腰に手を当て首を傾げた、気取ったポーズが僕をいら立たせる。
妙にフレンドリーなのは嫌味だろう。
「ぼ、僕はまだNPCを持っていないので」
マルガレーテは両手を左右に広げたオーバーアクションで笑ってみせた。
「ああー! そうだったの、未開の原始人に文明の裁きは早すぎたって所かしら」
マルガレーテが右手を上げると、獣の群れが僕に照準を合わせた。
死ぬのか、僕は。
だがマルガレーテは手を振り降ろさなかった。
「この国には、あといくつのチームが潜伏しているの?」
「……知らない。僕はまだこっちに来てから一か月しかたっていないんだ」
「他のチームの作戦状況は?」
「それも知らない、僕たちの担当は関東をどうにかすることで、他の事は何も言われなかった」
「ここで待っていれば貴方の仲間は助けに来てくれる?」
……僕はうつむき、弱々しく答えた。
「来ないよ、だって僕たちの作戦内容は誰も知らないはずだもん」
マルガレーテは射撃用意の命令を解除した。
「なら、このトラップを張り続ける意味はあるのね。貴方たちの失敗を他のチームは誰も知らない。

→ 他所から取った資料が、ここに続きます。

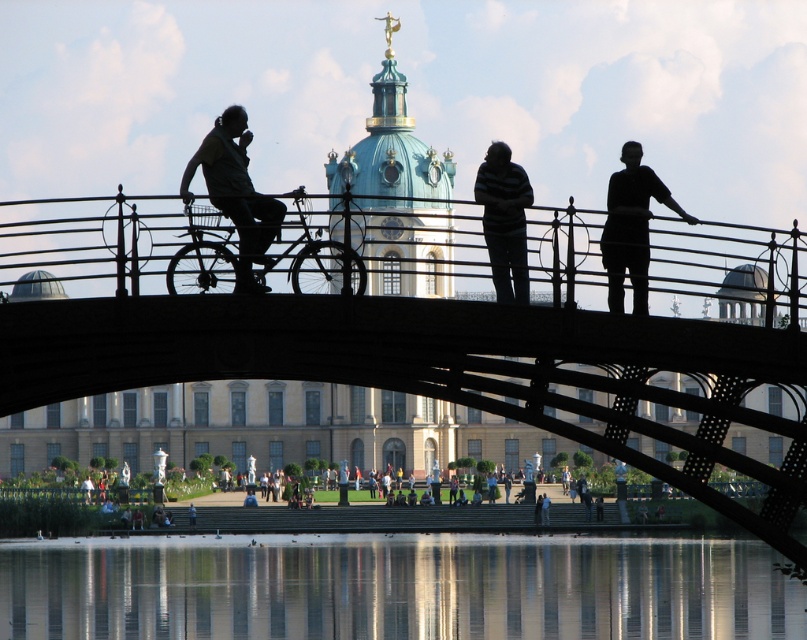 Can you confirm if black metal bridge at center is thinner than black matte person at right?

Incorrect, black metal bridge at center's width is not less than black matte person at right's.

Is black metal bridge at center below black matte person at right?

Yes.

Between point (805, 461) and point (642, 228), which one is positioned behind?

The point (805, 461) is more distant.

You are a GUI agent. You are given a task and a screenshot of the screen. Output one action in this format:
    pyautogui.click(x=<x>, y=<y>)
    Task: Click on the black metal bridge at center
    This screenshot has height=640, width=807.
    Given the screenshot: What is the action you would take?
    pyautogui.click(x=433, y=365)

Does point (57, 392) come closer to viewer compared to point (703, 627)?

Yes.

Which of these two, black metal bridge at center or transparent glass water at center, stands taller?

black metal bridge at center is taller.

Who is more distant from viewer, [396,305] or [389,579]?

The point [389,579] is behind.

You are a GUI agent. You are given a task and a screenshot of the screen. Output one action in this format:
    pyautogui.click(x=<x>, y=<y>)
    Task: Click on the black metal bridge at center
    
    Given the screenshot: What is the action you would take?
    pyautogui.click(x=433, y=365)

Does black metal bridge at center have a greater height compared to silhouette fabric-covered figure at left?

Indeed, black metal bridge at center has a greater height compared to silhouette fabric-covered figure at left.

Does black metal bridge at center appear on the right side of silhouette fabric-covered figure at left?

Indeed, black metal bridge at center is positioned on the right side of silhouette fabric-covered figure at left.

Identify the location of black metal bridge at center. The image size is (807, 640). (433, 365). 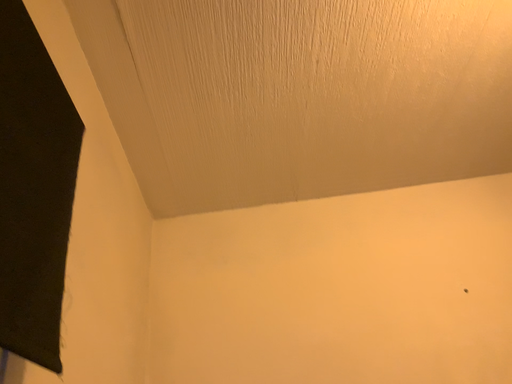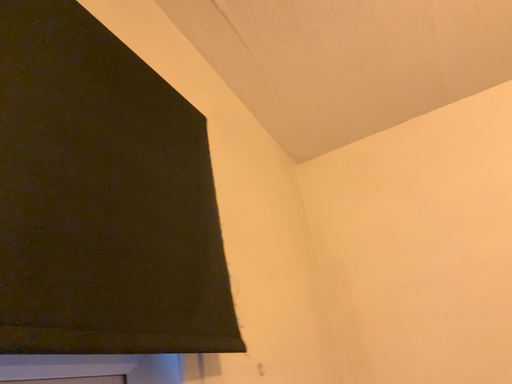 Question: Which way did the camera rotate in the video?

Choices:
 (A) rotated right
 (B) rotated left

Answer: (B) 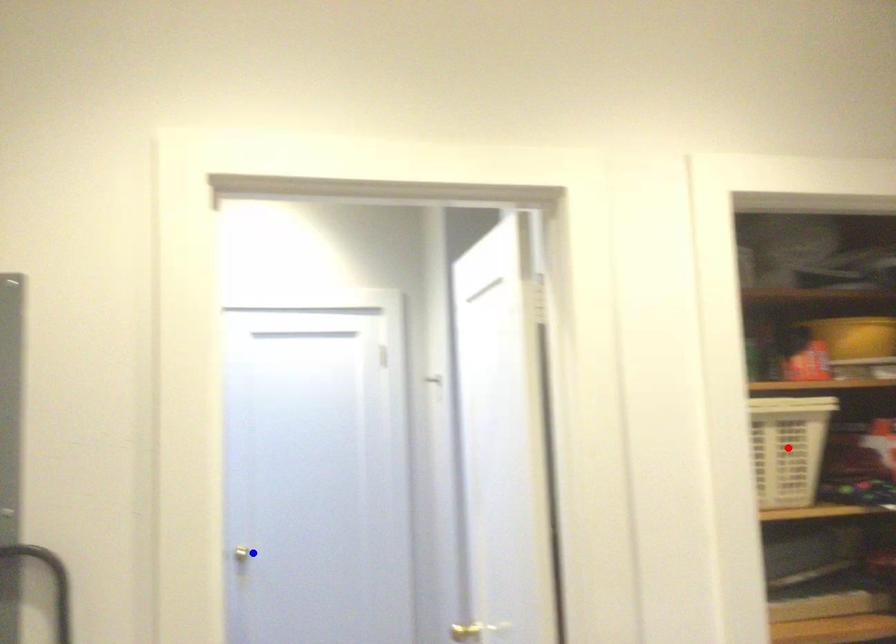 Question: In the image, two points are highlighted. Which point is nearer to the camera? Reply with the corresponding letter.

Choices:
 (A) blue point
 (B) red point

Answer: (B) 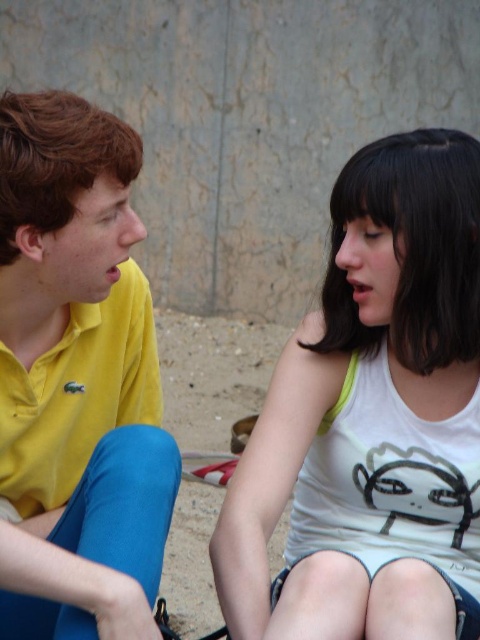 Question: Which of the following is the farthest from the observer?

Choices:
 (A) white cotton tank top at center
 (B) yellow matte polo shirt at left

Answer: (A)

Question: Is white cotton tank top at center to the right of yellow matte polo shirt at left from the viewer's perspective?

Choices:
 (A) no
 (B) yes

Answer: (B)

Question: Does white cotton tank top at center appear under yellow matte polo shirt at left?

Choices:
 (A) no
 (B) yes

Answer: (B)

Question: Among these objects, which one is farthest from the camera?

Choices:
 (A) white cotton tank top at center
 (B) yellow matte polo shirt at left

Answer: (A)

Question: Can you confirm if white cotton tank top at center is positioned above yellow matte polo shirt at left?

Choices:
 (A) no
 (B) yes

Answer: (A) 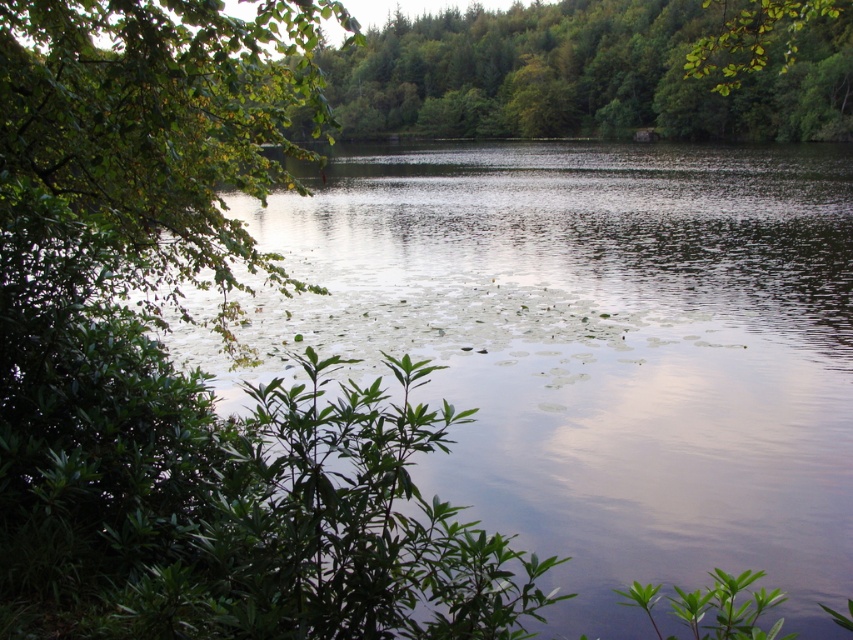 Does green leafy river at left have a lesser width compared to green leafy tree at center?

Yes.

Is point (451, 148) closer to camera compared to point (447, 113)?

Yes, it is in front of point (447, 113).

Where is `green leafy river at left`? The height and width of the screenshot is (640, 853). green leafy river at left is located at coordinates (595, 348).

Between green leafy tree at left and green leafy tree at center, which one is positioned lower?

green leafy tree at left

Locate an element on the screen. The height and width of the screenshot is (640, 853). green leafy tree at left is located at coordinates (154, 128).

Is point (296, 150) in front of point (688, 16)?

That is True.

Where is `green leafy tree at left`? This screenshot has width=853, height=640. green leafy tree at left is located at coordinates (154, 128).

Does green leafy river at left have a smaller size compared to green leafy tree at left?

No, green leafy river at left is not smaller than green leafy tree at left.

What do you see at coordinates (595, 348) in the screenshot? I see `green leafy river at left` at bounding box center [595, 348].

Which is behind, point (432, 221) or point (112, 285)?

The point (432, 221) is more distant.

You are a GUI agent. You are given a task and a screenshot of the screen. Output one action in this format:
    pyautogui.click(x=<x>, y=<y>)
    Task: Click on the green leafy river at left
    This screenshot has height=640, width=853.
    Given the screenshot: What is the action you would take?
    595,348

だから逃げるために同じ罠にかかる可能性は十分にある」
マルガレーテは手を横に振った。
すると敵の半数以上が観客席に戻っていく。
「私たちはね、今日のことで間違いなく処罰を受けるわ。貴方たちの計画を未然に阻止できなかったって罪でね。エイツの月と地球にいるすべてのNCA軍人が、何らかの形で罰を受けるの、ねえいま私がどんな気分でいるか分かる?」
「僕たちのことが、殺したいほど憎い?」
マルガレーテは突然ヒステリックにわめき出した。
「ええそうよこのクソガキ! あんたたち原始人のせいで私の人生プランがメチャクチャよ、少しでも挽回しないと本国に帰れやしないわ!」
どうやらサブアンカーを攻めるという考え方は正しかったようだ。
NCA人に大きな精神的ダメージを与えることができた。
ざまあ見ろ。
「逃がさないわ、一匹たりとも逃がさない、日本中、いえ世界中のテロリストを私が捕えてやる。そうすれば次のエイツ方面軍総司令の座は私の物よ!」
あせりと、怒りと、欲望と。
マルガレーテは黒い感情のカクテルに悪酔いし、正気とは思えない目つきになっていた。
「あんたは見せしめよ、簡単には死なせないわ。次の原始人どもがやってくるまでのオモチャにしてあげる!」
女司令官が形のいい顎をしゃくる。
「イエスマム!」
二メートル近い、大きな軍人が前に出てきた。
「その坊やとボクシングごっこでもしてやりなさい――いえちょっと待って、せっかくだからもっと楽しみましょう」
マルガレーテはこれ以上ないくらい悪意ある笑顔で、悪趣味極まることを言い出した。
「これはゲームよ、サムライボーイ。私は貴方たちを全員処刑する。ただし執行時間を遅らせる権利を貴方にあげるわ」
なんだそれ。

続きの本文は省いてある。